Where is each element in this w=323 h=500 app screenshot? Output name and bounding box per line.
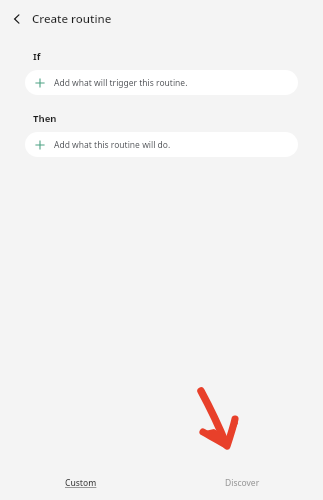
staticText: Discover (225, 477, 260, 489)
button[interactable]: Custom (0, 466, 161, 500)
staticText: Then (33, 112, 57, 125)
staticText: Add what will trigger this routine. (54, 77, 188, 89)
button[interactable]: Back (6, 8, 28, 30)
staticText: Create routine (32, 11, 112, 27)
button[interactable]: Add what will trigger this routine. (25, 70, 298, 95)
staticText: Custom (65, 477, 97, 489)
button[interactable]: Discover (161, 466, 323, 500)
button[interactable]: Add what this routine will do. (25, 132, 298, 157)
staticText: If (33, 50, 41, 63)
staticText: Add what this routine will do. (54, 139, 171, 151)
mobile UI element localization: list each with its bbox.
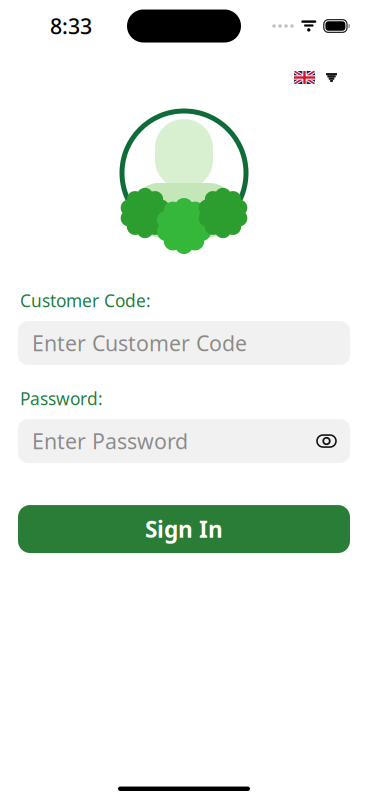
button[interactable]: Sign In xyxy=(18,505,350,553)
button[interactable]: Enter Password xyxy=(18,419,350,463)
button[interactable]: Enter Customer Code xyxy=(18,321,350,365)
staticText: Enter Customer Code xyxy=(32,329,247,357)
staticText: Customer Code: xyxy=(20,289,151,312)
staticText: Sign In xyxy=(145,514,223,544)
staticText: 8:33 xyxy=(50,12,92,40)
button[interactable]: Select language xyxy=(289,64,342,91)
staticText: Enter Password xyxy=(32,427,188,455)
staticText: Password: xyxy=(20,387,103,410)
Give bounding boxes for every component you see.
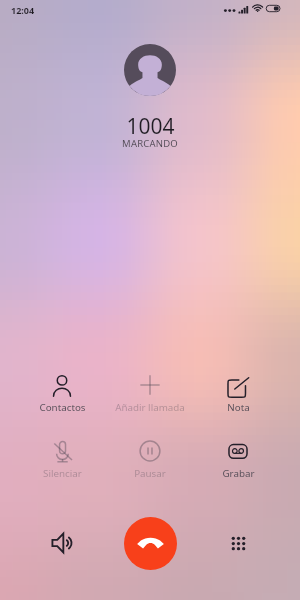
- button[interactable]: End call: [124, 517, 177, 570]
- button[interactable]: Silenciar: [18, 440, 106, 480]
- staticText: Silenciar: [43, 467, 82, 480]
- staticText: Grabar: [222, 467, 255, 480]
- staticText: Nota: [227, 401, 250, 414]
- button[interactable]: Nota: [194, 374, 282, 414]
- staticText: MARCANDO: [122, 137, 178, 150]
- staticText: Contactos: [39, 401, 86, 414]
- button[interactable]: Speaker: [18, 516, 106, 570]
- button[interactable]: Keypad: [194, 516, 282, 570]
- button[interactable]: Grabar: [194, 440, 282, 480]
- button[interactable]: Añadir llamada: [106, 374, 194, 414]
- button[interactable]: Contactos: [18, 374, 106, 414]
- staticText: 1004: [126, 112, 175, 141]
- staticText: Pausar: [134, 467, 166, 480]
- staticText: Añadir llamada: [115, 401, 185, 414]
- button[interactable]: Pausar: [106, 440, 194, 480]
- staticText: 12:04: [11, 4, 35, 16]
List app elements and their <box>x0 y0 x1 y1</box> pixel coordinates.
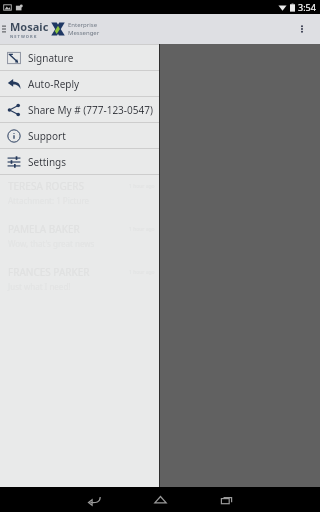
staticText: Thanks <box>8 66 35 77</box>
staticText: GLADYS HAMILTON <box>8 93 100 107</box>
staticText: Messenger <box>68 29 100 37</box>
staticText: Share My # (777-123-0547) <box>28 103 153 117</box>
button[interactable]: Home <box>127 487 193 512</box>
staticText: AUTO-REPLY <box>8 136 67 150</box>
staticText: FRANCES PARKER <box>8 265 90 279</box>
staticText: Settings <box>28 155 67 169</box>
staticText: I was hoping you'd been in touch <box>8 109 132 120</box>
staticText: 3:54 <box>298 1 316 13</box>
button[interactable]: Support <box>0 123 159 148</box>
staticText: Auto-Reply <box>28 77 80 91</box>
button[interactable]: Settings <box>0 149 159 174</box>
staticText: JANE PHILLIPS <box>8 50 76 64</box>
staticText: Enterprise <box>68 21 98 29</box>
staticText: PAMELA BAKER <box>8 222 80 236</box>
button[interactable]: Share My # (777-123-0547) <box>0 97 159 122</box>
staticText: Signature <box>28 51 74 65</box>
staticText: N E T W O R K <box>10 34 37 39</box>
staticText: TERESA ROGERS <box>8 179 84 193</box>
button[interactable]: More options <box>288 15 316 43</box>
staticText: Support <box>28 129 66 143</box>
button[interactable]: Signature <box>0 45 159 70</box>
button[interactable]: Back <box>61 487 127 512</box>
button[interactable]: Auto-Reply <box>0 71 159 96</box>
button[interactable]: Recent apps <box>193 487 259 512</box>
staticText: Yes I can. Pick those up on my way home. <box>8 152 159 163</box>
staticText: Mosaic <box>10 19 49 34</box>
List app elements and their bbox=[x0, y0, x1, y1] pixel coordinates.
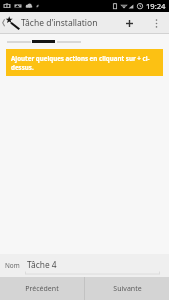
button[interactable]: Précédent bbox=[0, 277, 84, 300]
button[interactable]: Ajouter quelques actions en cliquant sur… bbox=[6, 49, 163, 76]
staticText: Précédent bbox=[25, 284, 59, 294]
staticText: Tâche d'installation bbox=[21, 17, 98, 29]
staticText: Nom bbox=[5, 261, 20, 270]
staticText: Suivante bbox=[113, 284, 142, 294]
staticText: Ajouter quelques actions en cliquant sur… bbox=[11, 54, 155, 72]
staticText: 19:24 bbox=[146, 1, 166, 11]
staticText: Tâche 4 bbox=[27, 259, 57, 270]
button[interactable]: Add action bbox=[118, 12, 140, 34]
button[interactable]: Tâche 4 bbox=[25, 257, 160, 275]
button[interactable]: Navigate up bbox=[0, 12, 21, 34]
button[interactable]: More options bbox=[145, 12, 167, 34]
button[interactable]: Suivante bbox=[85, 277, 169, 300]
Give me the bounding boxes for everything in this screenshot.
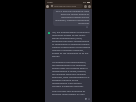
button[interactable]: GPT-4 and the Multiverse: How does the c… bbox=[53, 9, 90, 26]
button[interactable]: Reload bbox=[84, 5, 87, 8]
staticText: Yes, the interpretation of quantum mecha… bbox=[52, 31, 90, 58]
button[interactable]: chat.openai.com/c/4f2a bbox=[50, 4, 83, 8]
staticText: According to the interpretation, the wav… bbox=[52, 61, 90, 88]
button[interactable]: More options bbox=[88, 5, 91, 8]
button[interactable]: Account bbox=[46, 5, 49, 8]
button[interactable]: Copy bbox=[85, 98, 87, 100]
staticText: chat.openai.com/c/4f2a bbox=[54, 5, 77, 8]
button[interactable]: Good response bbox=[88, 98, 90, 100]
staticText: GPT-4 and the Multiverse: How does the c… bbox=[54, 10, 89, 25]
button[interactable]: Edit message bbox=[86, 26, 88, 28]
staticText: 12:45 bbox=[47, 1, 53, 4]
staticText: The MWI was first proposed by physicist … bbox=[52, 90, 90, 96]
staticText: 4G bbox=[83, 1, 86, 4]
--------------------------------
Take every line from the listing above that includes the word "openai" and copy it.

## Answer box
button[interactable]: chat.openai.com/c/4f2a bbox=[50, 4, 83, 8]
staticText: chat.openai.com/c/4f2a bbox=[54, 5, 77, 8]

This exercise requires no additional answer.